Please Enjoy ‘The Weekly’ Destroying Alan Jones’ Attempt To Explain Climate Change Using Rice
"If you do insist on using rice to understand climate change, let's do it properly"
Last week on Sky News, extreme genius Alan Jones teamed up with Peta Credlin and attempted to explain why Australia shouldn’t bother to act on climate change, using a key scientific tool: a bag of rice. According to Jones, Australia’s emissions are but a single grain of rice in the 1.75 kilo bag of rice he wasted to represent the atmosphere, therefore climate change is a “hoax”.
Normally we wouldn’t bother giving Jones’ views oxygen (represented here as quinoa), but the good folks over at The Weekly have cleverly utilised their own rice to point out the flaws in Jones’ model, and it’s pretty delightful viewing.

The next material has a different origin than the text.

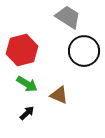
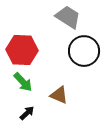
red hexagon: rotated 16 degrees clockwise
green arrow: moved 4 px left, 2 px up; rotated 15 degrees clockwise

“Sky News’ great show Cooking the Planet with Alan & Peta isn’t alone — Australians are constantly being told that our contribution to global emissions is too small for us to do anything to help,” host Charlie Pickering points out. “But if you do insist on using rice to understand climate change, let’s do it properly”.
He goes on to roast “Alan and Peta’s Science Project” as if it’s a Year Six school assignment, pointing out that Australia is just one of many countries that only contribute a tiny chunk (or grain of rice) to global emissions, and those grains of rice add up.
More to the point, Pickering considers the character of Australia’s grain of rice, which some legend has managed to dress in a rice-sized Akubra and an Australian flag cape. “Now, I could sit here and tell you that if everyone adopted Australia’s approach it could lead to a catastrophic three degrees of warming, or that the Prime Minister admitted just last week that our current carbon emissions are still going up, but instead I want to talk about this one grain of rice: Australia” he said.
“Yes we’re just one grain of rice, but we’ve always been just one grain of rice. In World War Two we made up just 2 percent of the Western Allies fighting overseas, but we didn’t decide not to fight because we were too small to make a difference. We took pride in doing our part because the consequences of doing nothing were unthinkable.”